De junho a junho

Marina Silva

Em 9 de junho de 2008, há 105 artigos, estreei esta coluna atendendo a honroso convite da Folha. Durante dois anos, compartilhei com os leitores minhas opiniões, preocupações e dúvidas, dialogando sobre os acontecimentos do Brasil e do mundo. Agora me despeço, a três dias de minha indicação oficial como candidata à Presidência da República pelo Partido Verde, em obediência à lei.

Agradeço à Folha por me permitir a oportunidade semanal de expandir minhas atividades como senadora, e de me dedicar a temas e análises que, segundo meu entendimento, poderiam colaborar para a troca de ideias e conhecimento, a razão de ser de uma sociedade democrática. E é também o cerne do espaço público, mesmo sob a pressão permanente dos mais diversos interesses para torná-lo um território de privilégios, manipulações e excludências. Por isso é importante valorizar a postura da Folha e de outros órgãos de comunicação de dar vez à diversidade.

Agradeço também aos leitores que enriqueceram minha experiência pessoal e pública, com suas mensagens de crítica, carinho, apoio e sugestões, ou mesmo puxando conversa sobre a vida, o país, o futuro.

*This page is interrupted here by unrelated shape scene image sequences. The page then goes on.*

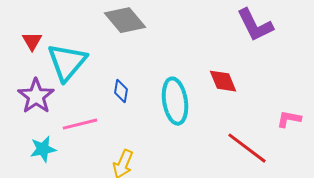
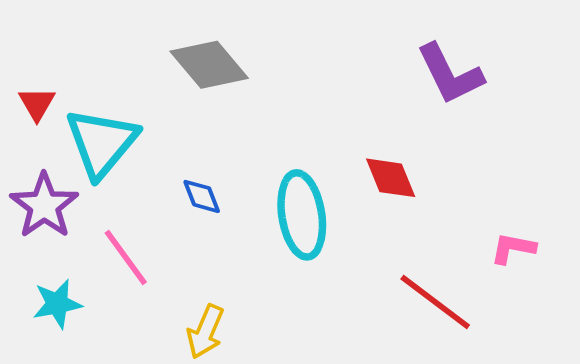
blue diamond: (121, 91) -> (202, 196), turned -30
pink line: (80, 124) -> (126, 258), turned 68

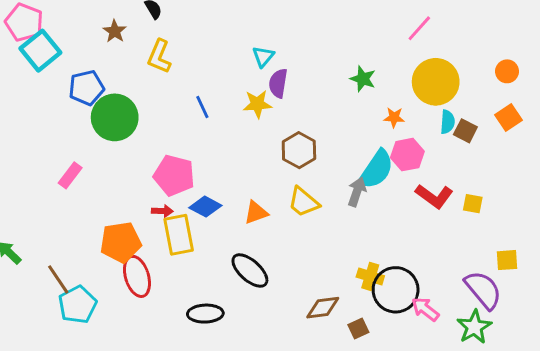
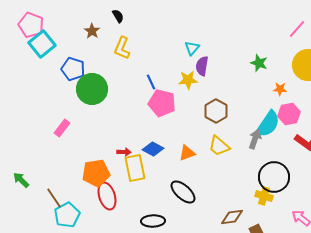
blue pentagon: (86, 88) -> (73, 69), turned 30
pink pentagon: (174, 175) -> (162, 103), moved
black circle: (396, 290) -> (274, 177), moved

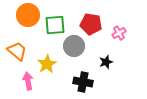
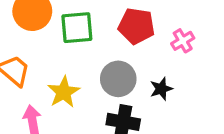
gray circle: (74, 46) -> (118, 79), moved

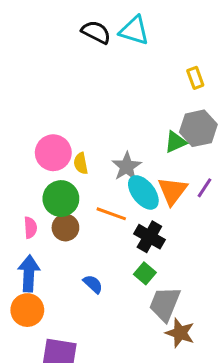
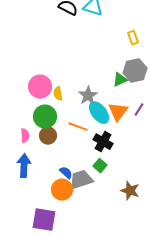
gray trapezoid: (165, 304) -> (81, 180), moved, turned 50
orange circle: (27, 310) -> (62, 190), moved
brown star: (180, 333) -> (130, 191), moved

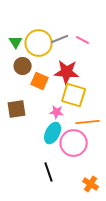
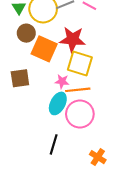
orange square: (40, 81) -> (44, 49), size x1.4
orange line: (88, 122) -> (78, 90), moved
black line: (49, 172) -> (54, 144), turned 36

Lamento por nem sempre ter podido responder detidamente a cada um e, de certa forma, aproveito também para me desculpar e pedir que entendam o curto espaço de tempo para dar a merecida atenção. Não foi fácil cumprir meu compromisso. Em muitas ocasiões, principalmente devido à agenda superlotada, fiquei quase na linha do pênalti, mas tenho a satisfação de não ter falhado uma só vez.

No primeiro artigo, dizia que boa parte do Estado brasileiro ainda via na política ambiental um mal necessário. E que setores econômicos atrasados, “saudosistas do tempo da terra sem lei”, pressionavam para desconstituir a legislação ambiental. Hoje, dois anos depois, as ameaças continuam, cada vez mais graves, num movimento coordenado para acabar com o Código Florestal.

Dizia também que a sociedade exerce um papel político extraordinário, de se mostrar quando é necessário para fazer prevalecerem os valores coletivos sobre os interesses de ocasião. Ela acaba de mostrar essa força com o projeto Ficha Limpa, que só se transformou em regra, ainda que imperfeita, por meio da ação e da pressão da sociedade.

Despeço-me desta coluna, assim, reiterando minha convicção de que somente a militância civilizatória da sociedade poderá nos levar a outro patamar de desenvolvimento, com justiça, respeito aos limites ambientais e aos direitos humanos. E de que o debate de ideias aberto, livre, diverso e democrático é o caminho que nos fará chegar lá.